The problem -
What is needed is an exact transcription of every record, minus the pictures.

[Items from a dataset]
------------------------------------------------

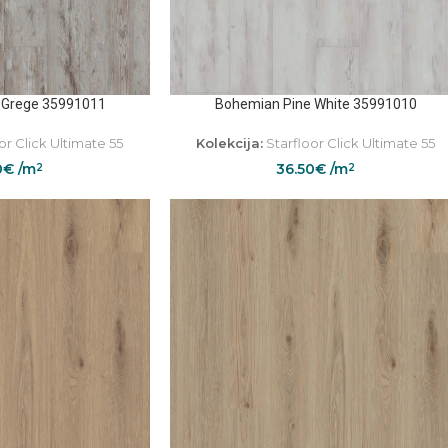
 Grege 35991011
Bohemian Pine White 35991010
or Click Ultimate 55
Kolekcija:
Starfloor Click Ultimate 55
0
€
/m
36.50
€
/m
2
2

------------------------------------------------

Task result -
 Grege 35991011
Bohemian Pine White 35991010
or Click Ultimate 55
Kolekcija:
Starfloor Click Ultimate 55
0
€
/m
36.50
€
/m
2
2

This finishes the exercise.